Category Archives: knife

Knife Reporting: apt + updates

Nathan and I were discussing yesterday the lack of a good way to visualize all of the updates waiting to be installed across a server cluster. I wrote a another knife script to do this, and Seth Falcon helped me clean it up.

# Knife exec script to search for and describe systems needing updates
# 2011-01-11 - Bryan McLellan <btm@loftninjas.org>

gem "net-ssh", ">= 2.0.23"
require 'net/ssh/multi'

class AptSsh < Chef::Knife::Ssh
  # Override configure_session so we can specify where to get the query
  def configure_session
    @longest = 0 # Set in Chef::Knife::Ssh.run
    q = Chef::Search::Query.new
    @action_nodes = q.search(:node, ARGV[2])[0]
    fqdns = @action_nodes.map { |item| item.fqdn }
    if fqdns.empty?
      Chef::Log.fatal("No nodes returned from search!")
      exit 10
    end
    session_from_list(fqdns)
  end

  def capture_command(command, subsession=nil)
    host_data = Hash.new { |h, k| h[k] = "" }
    subsession ||= session
    command = fixup_sudo(command)
    subsession.open_channel do |ch|
      ch.request_pty
      ch.exec command do |ch, success|
        raise ArgumentError, "Cannot execute #{command}" unless success
        ch.on_data do |ichannel, data|
          host_data[ichannel[:host]] << data
          if data =~ /^knife sudo password: /
            ichannel.send_data("#{get_password}\n")
          end
        end
      end
    end
    session.loop
    return host_data
  end
end

abort("usage: knife exec apt.knife QUERY") unless ARGV[2]
ssh = AptSsh.new
ssh.configure_session

# install apt-show-versions if it isn't installed
install_show_versions = <<EOH
if [ ! -e /usr/bin/apt-show-versions ] ; then
  echo INSTALLING APT-SHOW-VERSIONS ; sudo apt-get install apt-show-versions -y
fi
EOH
ssh.ssh_command(install_show_versions)

apt_data = ssh.capture_command('apt-show-versions -u -b')

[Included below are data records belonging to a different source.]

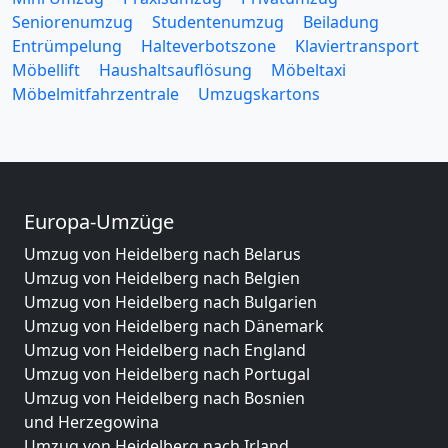
Seniorenumzug
Studentenumzug
Beiladung
Entrümpelung
Halteverbotszone
Klaviertransport
Möbellift
Haushaltsauflösung
Möbeltaxi
Möbelmitfahrzentrale
Umzugskartons
Europa-Umzüge
Umzug von Heidelberg nach Belarus
Umzug von Heidelberg nach Belgien
Umzug von Heidelberg nach Bulgarien
Umzug von Heidelberg nach Dänemark
Umzug von Heidelberg nach England
Umzug von Heidelberg nach Portugal
Umzug von Heidelberg nach Bosnien
und Herzegowina
Umzug von Heidelberg nach Irland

apt_data.each do |host, data|
  puts "#{host} - #{data.count("\n")} updates, #{data.scan("-security").length} of which are security updates"
  data.each_line do |line|
    puts "  #{line}"
  end
end

# Prevents knife from trying to execute any command line arguments as addtional script files, see CHEF-1973
exit 0

Given a search query, this provides an output of:

$ knife exec apt.knife role:dev
webui-dev.example.org - 6 updates, 6 of which are security updates
  libc-bin/lucid-security
  libc-dev-bin/lucid-security
  libc6/lucid-security
  libc6-dev/lucid-security
  libc6-i686/lucid-security
  libc6-xen/lucid-security
monitoring-dev.example.orgs - 6 updates, 6 of which are security updates
  libc-bin/lucid-security
  libc-dev-bin/lucid-security
  libc6/lucid-security
  libc6-dev/lucid-security
  libc6-i686/lucid-security
  libc6-xen/lucid-security
rabbitmq-dev.example.org - 6 updates, 6 of which are security updates
  libc-bin/lucid-security
  libc-dev-bin/lucid-security
  libc6/lucid-security
  libc6-dev/lucid-security
  libc6-i686/lucid-security
  libc6-xen/lucid-security
couchdb-dev.example.org - 7 updates, 7 of which are security updates
  libc-bin/lucid-security
  libc-dev-bin/lucid-security
  libc6/lucid-security
  libc6-dev/lucid-security
  xulrunner-1.9.2/lucid-security
  xulrunner-1.9.2-dev/lucid-security
  xulrunner-dev/lucid-security

Lets say that you didn’t want to upgrade the couch box, you could modify the search query to not include that box and run again to confirm. Then reuse that search string to trigger the update.

$ knife exec apt.knife "role:dev NOT hostname:couchdb-dev"
$ knife ssh "role:dev NOT hostname:couchdb-dev" "sudo apt-get upgrade -y"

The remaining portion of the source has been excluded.